### INPUT
══════════════════════════════

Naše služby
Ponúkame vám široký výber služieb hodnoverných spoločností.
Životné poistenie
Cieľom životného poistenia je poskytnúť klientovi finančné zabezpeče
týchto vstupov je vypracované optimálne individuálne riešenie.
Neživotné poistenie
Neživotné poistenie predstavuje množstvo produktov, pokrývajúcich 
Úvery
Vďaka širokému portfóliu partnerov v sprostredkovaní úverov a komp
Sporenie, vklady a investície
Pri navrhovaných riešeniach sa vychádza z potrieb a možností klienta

══════════════════════════════

### WHAT IS BEING ASKED
Copy out the data above, word for word.

### WRITTEN REPLY
Naše služby
Ponúkame vám široký výber služieb hodnoverných spoločností.
Životné poistenie
Cieľom životného poistenia je poskytnúť klientovi finančné zabezpeče
týchto vstupov je vypracované optimálne individuálne riešenie.
Neživotné poistenie
Neživotné poistenie predstavuje množstvo produktov, pokrývajúcich 
Úvery
Vďaka širokému portfóliu partnerov v sprostredkovaní úverov a komp
Sporenie, vklady a investície
Pri navrhovaných riešeniach sa vychádza z potrieb a možností klienta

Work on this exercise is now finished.